Y probablemente ese hubiera sido el mejor sitio para llevarla, pensó Pedro. Un lugar neutral. Su madre lo habría bombardeado con preguntas, pero por lo menos sus negativas de que Paula significara algo para él habrían resultado más convincentes si se hubiera alojado con su familia, y no con él. Además, allí hubiera sido mucho más fácil evitar aquellos besos que amenazaban con llevarlos a un terreno peligroso. Bajo la mirada vigilante de su madre, habría tenido suerte de darle a Paula un beso en la mejilla. En fin, pensó con un suspiro. Ya era demasiado tarde.Sergio lo miró con aprobación.
— Así que la hermosa Paula está en tu casa. Muy bien, Pedro. Has hecho un trabajo rápido.
—No tenía adonde ir —dijo él, a la defensiva—.Pero eso no importa ahora.
Su amigo sonrió. Evidentemente, disfrutaba de la incomodidad de Pedro.
—Pues explícame qué es lo que importa. Soy todo oídos.
—Cuando salí de casa no sabía que íbamos a quedarnos aquí indefinidamente. Y ahora no tengo forma de avisarla.
—¿No puedes...? —Sergio miró el teléfono y luego asintió, comprendiendo—. No, claro que no puedes.
A Pedro le parecía completamente inaceptable dejarla allí, sola, preguntándose dónde estaría. De modo que decidió que solo podía hacer una cosa.
—¿Puedes cubrirme? —le preguntó a Sergio—. Iré corriendo a casa, le explicaré lo que pasa y estaré de vuelta dentro de veinte minutos.
Por una vez, Sergio no respondió con una de sus bromas. Solo asintió.
—Anda, vete.
—Gracias. Te debo una. Estaré aquí dentro de veinte minutos, como mucho.
Estaba ya casi en la puerta cuando Sergio le gritó:
—No te entretengas haciendo manitas.
—Paula y yo no hacemos manitas —replicó. «Todavía no, por lo menos».
Llegó a casa en cinco minutos y lo sorprendió encontrarla prácticamente a oscuras, salvo por la lámpara encendida del cuarto de estar.
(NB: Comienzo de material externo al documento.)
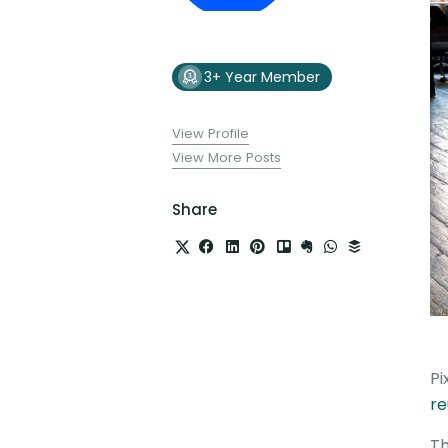
3+ Year Member
View Profile
View More Posts
Share
Pi
re
Th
Los restos de la cena habían desaparecido y los platos estaban lavados. Pedro se dirigió hacia el cuarto de invitados y maldijo al ver que la luz estaba apagada. Paula probablemente estaría dormida. Tendría que despertarla, y seguro que se llevaría un susto de muerte. «Déjale una nota», le susurró una vocecita en la cabeza. Sabía que eso era lo más sensato, pero siguió avanzando hacia la habitación. Abrió la puerta sigilosamente. En cuando la luz del pasillo inundó la habitación, ella se incorporó, asustada.
—¿Pedro?
Él encendió la luz y entró en la habitación para que ella pudiera verlo.
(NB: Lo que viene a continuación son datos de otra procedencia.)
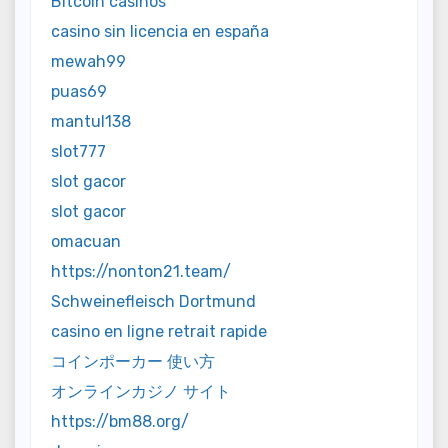
Bitcoin casinos
casino sin licencia en españa
mewah99
puas69
mantul138
slot777
slot gacor
slot gacor
omacuan
https://nonton21.team/
Schweinefleisch Dortmund
casino en ligne retrait rapide
コインポーカー 使い方
オンラインカジノ サイト
https://bm88.org/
—Lo siento —dijo—. No sabía si despertarte o no. Voy a tener que quedarme en el parque unas horas y tal vez tenga que salir de la ciudad. No se me ocurría otra forma de avisarte.
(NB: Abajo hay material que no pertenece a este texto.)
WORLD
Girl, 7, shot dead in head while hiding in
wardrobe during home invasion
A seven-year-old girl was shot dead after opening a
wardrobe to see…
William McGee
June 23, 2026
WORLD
Procuró no pensar en que Paula tenía los hombros desnudos, sobre los que le caía suavemente el pelo revuelto. Cielos, estaba desnuda bajo la sábana. Con la imaginación, sin poder evitarlo, Pedro retiró la sábana. Por suerte, ella lo estaba mirando fijamente a la cara, de modo que tal vez no se daría cuenta de la inconfundible evidencia de su erección bajo la cremallera de los vaqueros, que de pronto le resultaban incómodos.
—¿Un huracán? —preguntó ella—. ¿El que se dirigía hacia Luisiana?
—Exactamente.
—Lo he visto en las noticias. ¿Hay algo que pueda hacer por tí, si tienes que irte? ¿Apolo...?
—Apolo se viene conmigo. Solo échale un vistazo a las plantas —dijo él—. Siéntete como en casa. Y no olvides que Sonia vendrá por la mañana. Tiene una llave, así que no te sorprendas si la ves entrar. Sabe que no puedes oír el timbre.
Ella asintió.
—La estaré esperando.
Él apartó la mirada y dió un paso atrás.
—Será mejor que me vaya. Buenas noches, Paula.
—Buenas noches. Y ten cuidado.
Él apagó la luz y cerró la puerta muy despacio. Luego se apoyó contra la pared del pasillo y esperó a que se le calmara el pulso. Tenía un problema. Un gran problema.